# Sheraton Desert Oasis Room Request/Map



## Betty (Jan 20, 2006)

To all Desert Oasis owners:

Can you request a specific unit location at this resort, and, if so, what should one ask for?  From what I've read elsewhere, many of the rooms don't have much of a view.  Does anyone know if owners at other Sheraton properties are given priority consideration of their requests?   
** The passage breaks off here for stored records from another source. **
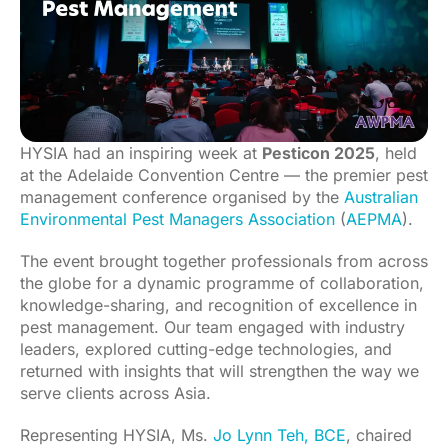
HYSIA had an inspiring week at
Pesticon 2025
, held
at the Adelaide Convention Centre — the premier pest
management conference organised by the
Australian
Environmental Pest Managers Association
(
AEPMA
).
The event brought together professionals from across
the globe for a dynamic programme of collaboration,
knowledge-sharing, and recognition of excellence in
pest management. Our team engaged with industry
leaders, explored cutting-edge technologies, and
returned with insights that will strengthen the way we
serve clients across Asia.
Representing HYSIA, Ms.
Jo Lynn Teh, BCE
, chaired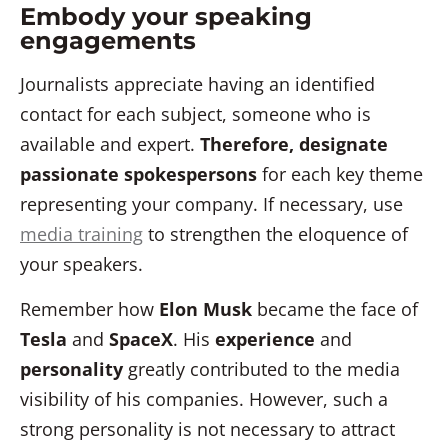
Embody your speaking
engagements
Journalists appreciate having an identified
contact for each subject, someone who is
available and expert.
Therefore, designate
passionate spokespersons
for each key theme
representing your company.
If necessary, use
media training
to strengthen the eloquence of
your speakers.
Remember how
Elon Musk
became the face of
Tesla
and
SpaceX
. His
experience
and
personality
greatly contributed to the media
visibility of his companies. However, such a
strong personality is not necessary to attract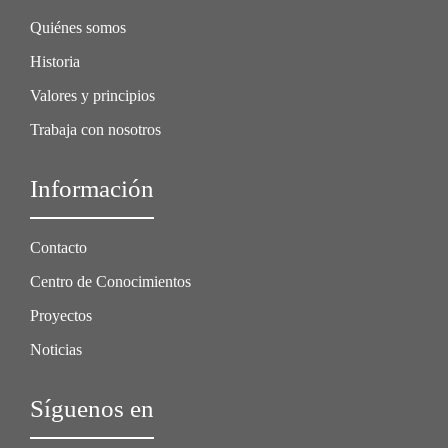
Quiénes somos
Historia
Valores y principios
Trabaja con nosotros
Información
Contacto
Centro de Conocimientos
Proyectos
Noticias
Síguenos en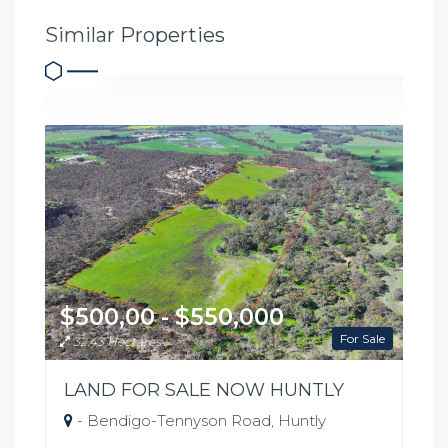
Similar Properties
$500,00 - $550,000
For Sale
32.43 Hectares
LAND FOR SALE NOW HUNTLY
- Bendigo-Tennyson Road, Huntly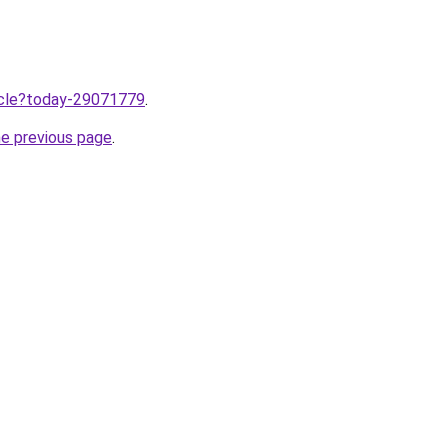
ticle?today-29071779
.
he previous page
.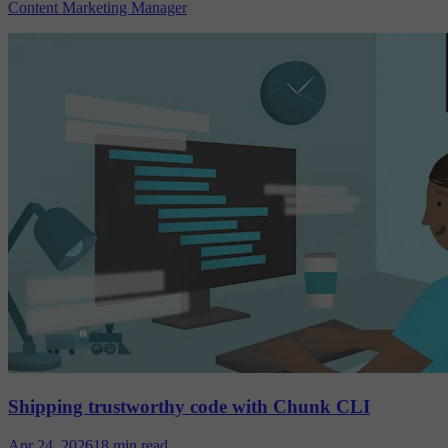
Content Marketing Manager
Shipping trustworthy code with Chunk CLI
Apr 24, 2026
18 min read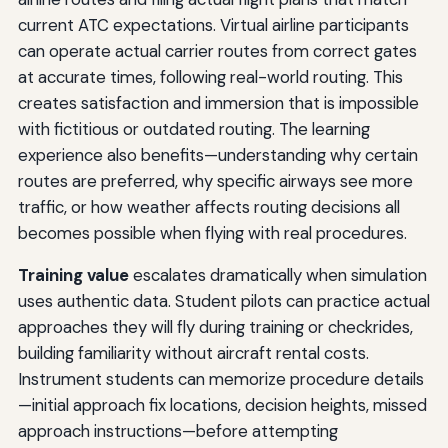
current ATC expectations. Virtual airline participants
can operate actual carrier routes from correct gates
at accurate times, following real-world routing. This
creates satisfaction and immersion that is impossible
with fictitious or outdated routing. The learning
experience also benefits—understanding why certain
routes are preferred, why specific airways see more
traffic, or how weather affects routing decisions all
becomes possible when flying with real procedures.
Training value
escalates dramatically when simulation
uses authentic data. Student pilots can practice actual
approaches they will fly during training or checkrides,
building familiarity without aircraft rental costs.
Instrument students can memorize procedure details
—initial approach fix locations, decision heights, missed
approach instructions—before attempting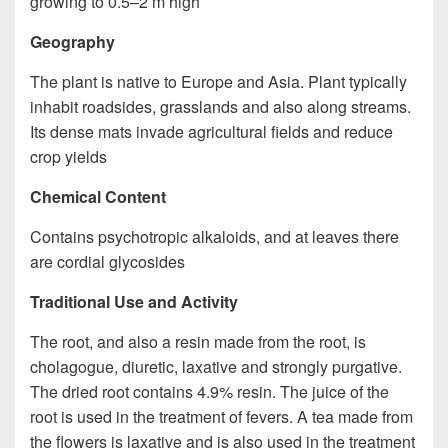
growing to 0.5–2 m high
Geography
The plant is native to Europe and Asia. Plant typically
inhabit roadsides, grasslands and also along streams.
Its dense mats invade agricultural fields and reduce
crop yields
Chemical Content
Contains psychotropic alkaloids, and at leaves there
are cordial glycosides
Traditional Use and Activity
The root, and also a resin made from the root, is
cholagogue, diuretic, laxative and strongly purgative.
The dried root contains 4.9% resin. The juice of the
root is used in the treatment of fevers. A tea made from
the flowers is laxative and is also used in the treatment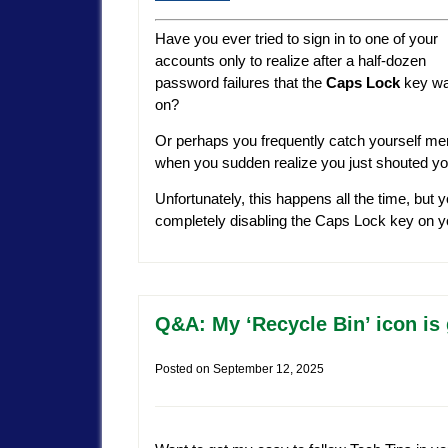
Have you ever tried to sign in to one of your
accounts only to realize after a half-dozen
password failures that the
Caps Lock
key w
on?
Or perhaps you frequently catch yourself mer
when you sudden realize you just shouted your
Unfortunately, this happens all the time, but
completely disabling the Caps Lock key on
Q&A: My ‘Recycle Bin’ icon is 
Posted on
September 12, 2025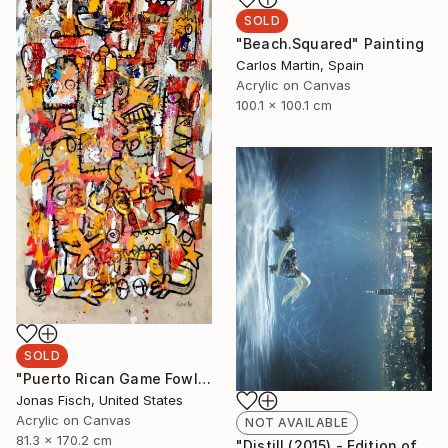
SOLD
"Beach.Squared" Painting
Carlos Martin, Spain
Acrylic on Canvas
100.1 x 100.1 cm
SOLD
"Puerto Rican Game Fowl" Painting
Jonas Fisch, United States
Acrylic on Canvas
NOT AVAILABLE
81.3 x 170.2 cm
"Distill (2015) - Edition of 10 + 2APs" Photograph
Would anyone have a map of this resort that they would be willing to share with me?  

Thanks,
Betty


----------



## DeniseM (Jan 20, 2006)

Betty said:
			
		

> To all Desert Oasis owners:
> 
> Can you request a specific unit location at this resort, and, if so, what should one ask for?  From what I've read elsewhere, many of the rooms don't have much of a view.  Does anyone know if owners at other Sheraton properties are given priority consideration of their requests?
> 
> ...



There is a map of the property on their webpage. SDO

If you are traveling without children, I would recommend that you ask for a view of the quiet pool (adults only pool.)  This resort is in the city, so there aren't really any views outside the resort.  SVO members are given some priority.  Elite Owners and owners at the particular property have (in theory) higher priority and then owners from other SVO properties.


----------



## Betty (Jan 23, 2006)

Thank you, Denise.  I found the resort map on the SDO website as you mentioned.  And thanks to your suggestion, we are going to request a unit overlooking the quiet pool.  How large is this pool in comparison to the larger, main pool?  Does it have any shaded areas similar to the larger pool?  Since we'll be there in mid-February, we may not need to worry about swimming anyway, since I think it may be a little too cool for my liking even though the pools are heated.  Are all of the buildings only two stories high?  Should we request a second floor unit?  Thanks for answering more of my questions.

Betty


----------



## myip (Jan 23, 2006)

Betty said:
			
		

> Thank you, Denise.  I found the resort map on the SDO website as you mentioned.  And thanks to your suggestion, we are going to request a unit overlooking the quiet pool.  How large is this pool in comparison to the larger, main pool?  Does it have any shaded areas similar to the larger pool?  Since we'll be there in mid-February, we may not need to worry about swimming anyway, since I think it may be a little too cool for my liking even though the pools are heated.  Are all of the buildings only two stories high?  Should we request a second floor unit?  Thanks for answering more of my questions.
> 
> Betty


The quiet pool is about 1/4 size of the main pool.  It is in the shaded area.  It doesn't matter which unit you get except you should ask for top floor so you don't have to listen to hot tub running and flushing toliet.  The pool is heated very nicely.  We went into the pool 4 times during the Christmas/New Year break.  Also, this resort doesn't have midweek cleaning.


----------